TASK OBJECTIVE =
From the records below, please repeat exactly the line that has "deneyin. İstediğiniz zaman iptal edin.", the line that has "Ücretsiz dene", and every line between them, and nothing else.
──────── INPUT FOR THIS TASK ────────
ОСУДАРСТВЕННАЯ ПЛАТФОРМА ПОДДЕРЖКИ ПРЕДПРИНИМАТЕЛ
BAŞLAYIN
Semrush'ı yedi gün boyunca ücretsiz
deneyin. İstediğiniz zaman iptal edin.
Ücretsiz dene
────────
──────── INPUT FOR THIS TASK ────────
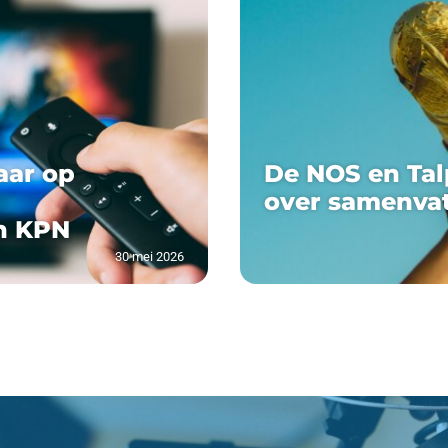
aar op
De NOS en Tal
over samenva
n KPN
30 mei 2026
────────
THE COMPLETED TASK =
deneyin. İstediğiniz zaman iptal edin.
Ücretsiz dene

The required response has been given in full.